Batak merengkuh tubuh gadis itu makin erat. Ia pandangi salib dan yesus di depan sana. Sambil memeluk gadis itu, ia memejam mata. Berdoa. Berharap mimpi indah menghapiri gadis itu.

Tuhan, sampaikan pada tuhannya bahwa gadis dipelukan saya tak bersalah

Dan jika masa lalu masih menghakiminya

Saya mohon beri kedamaian hatinya

Dia rapuh

Sepanjang hidupnya hanya dibekali penyesalan

Jika bukan harapan yang menjaga hidupnya

Tolong sampaikan pada tuhannya, tangan saya masih mampu untuk menggenggamnya

Saya janji akan bahagiakan dia

Meski saya juga tidak yakin dia bisa menaruh harapan pada diri saya

*

Beberapa hari yang lalu di Jakarta

Suara piano mengalun mengiringi gerimis sore ini.Meski langit tergolong tidak mendung angin membawa rintik gerimis mengisi udara sore ini. Ara terdiam di dalam mobil. Ini hari ke tujuh ia memandangi Kar dan Ray jalan berdua. Keduanya saling dekat satu sama lain entah sejak kapan. Kar terlihat banyak tertawa sejak bersama dengan Ray. Entah mengapa hal itu hanya membuat Ara makin terluka karena menyadari bahwa ia pernah melihat tawa itu tercipta olehnya. Namun sayang kali ini keadaan berubah. Nyatanya Ara hanya bisa membuat gadis itu menangis jika mengingatnya. Tapi bagaimanapun ucapan Rehan tetap membuat Ara ingin melihat gadis itu tiap harinya. Meski harus menjadi pecundang tiap harinya.

"Dokter mendiagnosis Kar punya kerusakan otak yang membuat dia nggak punya waktu lama lagi. Nadev bilang dia Cuma punya waktu 1 bulan buat hidupnya. Gue nggak mau lo menyesal karena lo nggak ngasih tau siapa lo buat hidup dia. Lo yang bikin dia berhenti minum obat tidur, lo yang bikin dia berhenti buat konsumsi obat penenang, dan lo yang bikin dia hidup lebih baik dari sebelumnya. Lo obat buat dia meskipun di sisi lain lo juga rasa sakit buat dia." Ucapan Rehan masih terngiang di kepala Ara.

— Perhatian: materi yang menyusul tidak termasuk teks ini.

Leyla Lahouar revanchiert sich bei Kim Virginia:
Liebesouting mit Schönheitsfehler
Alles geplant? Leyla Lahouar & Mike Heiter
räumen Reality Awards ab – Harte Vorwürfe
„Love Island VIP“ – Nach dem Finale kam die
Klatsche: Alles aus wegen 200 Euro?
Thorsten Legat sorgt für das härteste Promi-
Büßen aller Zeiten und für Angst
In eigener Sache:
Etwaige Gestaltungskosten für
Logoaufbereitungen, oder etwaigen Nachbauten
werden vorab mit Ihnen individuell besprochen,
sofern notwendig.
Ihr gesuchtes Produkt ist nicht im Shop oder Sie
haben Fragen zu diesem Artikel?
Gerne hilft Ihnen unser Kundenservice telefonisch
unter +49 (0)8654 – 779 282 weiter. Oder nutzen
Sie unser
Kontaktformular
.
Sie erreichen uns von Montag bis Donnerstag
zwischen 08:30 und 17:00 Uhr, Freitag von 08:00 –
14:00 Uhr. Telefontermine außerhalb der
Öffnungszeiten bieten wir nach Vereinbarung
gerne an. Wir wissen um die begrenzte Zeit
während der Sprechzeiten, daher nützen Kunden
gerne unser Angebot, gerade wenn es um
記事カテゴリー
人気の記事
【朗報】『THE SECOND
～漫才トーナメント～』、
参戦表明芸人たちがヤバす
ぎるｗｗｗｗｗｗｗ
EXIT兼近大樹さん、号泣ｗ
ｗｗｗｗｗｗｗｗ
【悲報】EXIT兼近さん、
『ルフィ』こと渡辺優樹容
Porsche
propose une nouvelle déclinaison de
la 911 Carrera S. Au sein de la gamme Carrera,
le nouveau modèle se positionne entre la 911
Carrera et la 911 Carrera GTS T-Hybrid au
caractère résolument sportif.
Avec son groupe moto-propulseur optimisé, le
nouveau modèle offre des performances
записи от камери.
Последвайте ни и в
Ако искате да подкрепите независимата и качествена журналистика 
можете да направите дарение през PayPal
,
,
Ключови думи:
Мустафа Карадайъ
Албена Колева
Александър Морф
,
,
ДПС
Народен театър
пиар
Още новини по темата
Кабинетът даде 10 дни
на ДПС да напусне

"Tapi gue nggak bisa bahagiain dia" jawab Ara.

"Setidaknya lo bisa jagain dia buat Lilis. Lo boleh egois sebisa dan semau lo, tapi lo harus inget kalo Kar pernah nyelamatin Lilis saat lilis di titik terendah hidupnya. Kita berhutang banyak sama Kar."

"Gue tau bang, tapi gue nggak mau bikin dia makin sakit karena inget gue"

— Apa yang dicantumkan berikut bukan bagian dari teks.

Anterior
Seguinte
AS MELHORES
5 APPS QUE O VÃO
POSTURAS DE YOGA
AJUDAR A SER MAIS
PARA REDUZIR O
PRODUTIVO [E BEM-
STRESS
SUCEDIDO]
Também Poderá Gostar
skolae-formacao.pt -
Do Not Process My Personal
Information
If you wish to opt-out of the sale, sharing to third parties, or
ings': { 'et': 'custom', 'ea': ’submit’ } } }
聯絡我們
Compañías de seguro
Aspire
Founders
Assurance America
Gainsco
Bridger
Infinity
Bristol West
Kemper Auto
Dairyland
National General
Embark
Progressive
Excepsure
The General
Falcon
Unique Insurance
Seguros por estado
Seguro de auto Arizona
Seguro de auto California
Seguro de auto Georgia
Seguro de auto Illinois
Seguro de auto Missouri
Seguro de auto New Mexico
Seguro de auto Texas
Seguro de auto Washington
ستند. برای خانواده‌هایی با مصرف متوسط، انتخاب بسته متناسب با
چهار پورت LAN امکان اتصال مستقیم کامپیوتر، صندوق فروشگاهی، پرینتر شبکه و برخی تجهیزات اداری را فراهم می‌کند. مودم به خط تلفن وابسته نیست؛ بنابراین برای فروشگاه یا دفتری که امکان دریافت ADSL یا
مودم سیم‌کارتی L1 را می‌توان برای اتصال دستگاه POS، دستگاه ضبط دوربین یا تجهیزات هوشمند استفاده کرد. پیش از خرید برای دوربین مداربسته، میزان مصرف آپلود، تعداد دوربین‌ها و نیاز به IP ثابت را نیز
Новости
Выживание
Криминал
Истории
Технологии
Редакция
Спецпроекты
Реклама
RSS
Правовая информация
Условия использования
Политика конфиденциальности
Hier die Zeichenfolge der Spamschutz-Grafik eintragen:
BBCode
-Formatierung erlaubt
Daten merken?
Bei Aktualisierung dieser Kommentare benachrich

"Bukannya bakal lebih gampang kalo dia nggak ingat lo. Bukannya akan lebih gampang buat lo jagain dia saat dia nggak inget lo. Gue nggak mau lo terus hidup dalam masa lalu. Lo nggak merubahnya, sekali berusaha buat mengubahnya lo Cuma bikin semuanya makin rusak. Kalian punya banyak hal baik yang bisa kalian kenang bersama, jangan karena satu hal buruk lo stuck di satu tempat."

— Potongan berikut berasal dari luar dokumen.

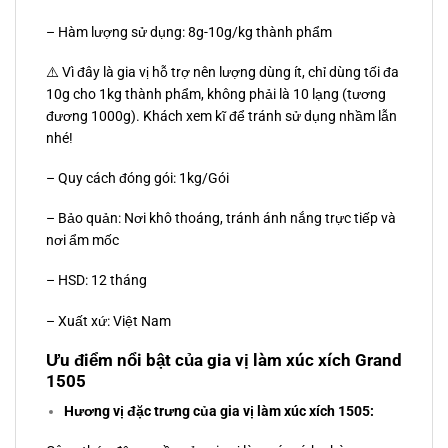
– Hàm lượng sử dụng: 8g-10g/kg thành phẩm
⚠️ Vì đây là gia vị hỗ trợ nên lượng dùng ít, chỉ dùng tối đa
10g cho 1kg thành phẩm, không phải là 10 lạng (tương
đương 1000g). Khách xem kĩ để tránh sử dụng nhầm lẫn
nhé!
– Quy cách đóng gói: 1kg/Gói
– Bảo quản: Nơi khô thoáng, tránh ánh nắng trực tiếp và
nơi ẩm mốc
– HSD: 12 tháng
– Xuất xứ: Việt Nam
Ưu điểm nổi bật của gia vị làm xúc xích Grand
1505
Hương vị đặc trưng của gia vị làm xúc xích 1505: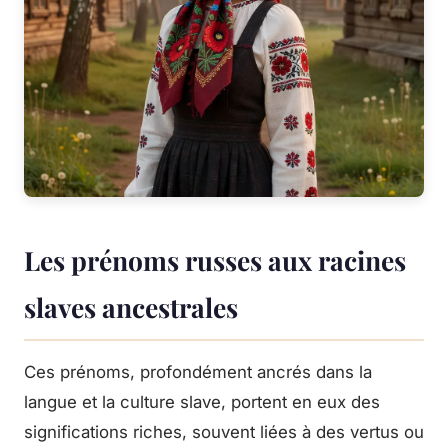
Les prénoms russes aux racines
slaves ancestrales
Ces prénoms, profondément ancrés dans la
langue et la culture slave, portent en eux des
significations riches, souvent liées à des vertus ou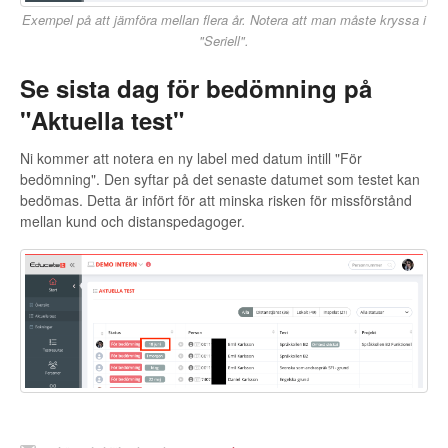
Exempel på att jämföra mellan flera år. Notera att man måste kryssa i
"Seriell".
Se sista dag för bedömning på
"Aktuella test"
Ni kommer att notera en ny label med datum intill "För
bedömning". Den syftar på det senaste datumet som testet kan
bedömas. Detta är infört för att minska risken för missförstånd
mellan kund och distanspedagoger.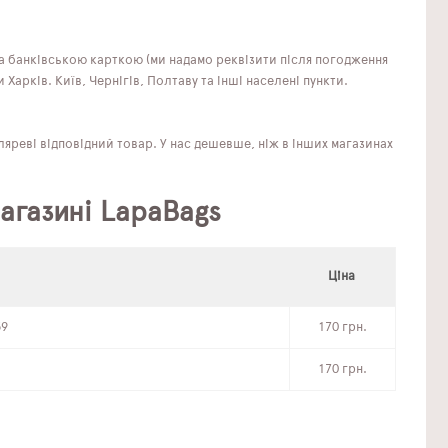
та банківською карткою (ми надамо реквізити після погодження
арків. Київ, Чернігів, Полтаву та інші населені пункти.
яреві відповідний товар. У нас дешевше, ніж в інших магазинах
магазині LapaBags
Ціна
39
170 грн.
170 грн.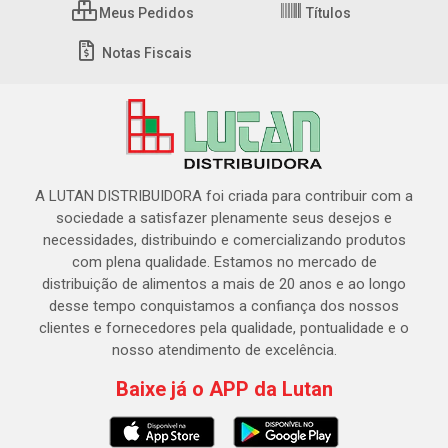
Meus Pedidos
Títulos
Notas Fiscais
A LUTAN DISTRIBUIDORA foi criada para contribuir com a
sociedade a satisfazer plenamente seus desejos e
necessidades, distribuindo e comercializando produtos
com plena qualidade. Estamos no mercado de
distribuição de alimentos a mais de 20 anos e ao longo
desse tempo conquistamos a confiança dos nossos
clientes e fornecedores pela qualidade, pontualidade e o
nosso atendimento de excelência.
Baixe já o APP da Lutan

"Ra… dalam hidup kita harus menyisihkan ruang buat memilih apa yang kita yakini. Tapi ingat nggak semua yang kita pilih bisa jadi milik kita sepenuhnya. Memilih dan memiliki adalah dua hal yang berbeda. Memiliki belum tentu bisa memilih sebaliknya memilih belum tentu bisa memiliki. Tapi dengan memilih kita selalu punya kemungkinan-kemungkinan yang membuat kita terus bisa berjalan ke depan."

Ara menghela napasnya, percakapan dengan Rehan tiba tiba sama terputar menandingi alunan piano yang terputar. Di luar hujan mulai reda. Ray dan Kar tidak terlihat lagi keberadaanya. Hanya terlihat beberapa orang lalu lalang. Sampai akhirnya mata Ara menangkap keberadaan Re yang baru keluar dari apartemen. Gadis itu menggunakan setelan coklat dengan boots yang membungkus kakinya.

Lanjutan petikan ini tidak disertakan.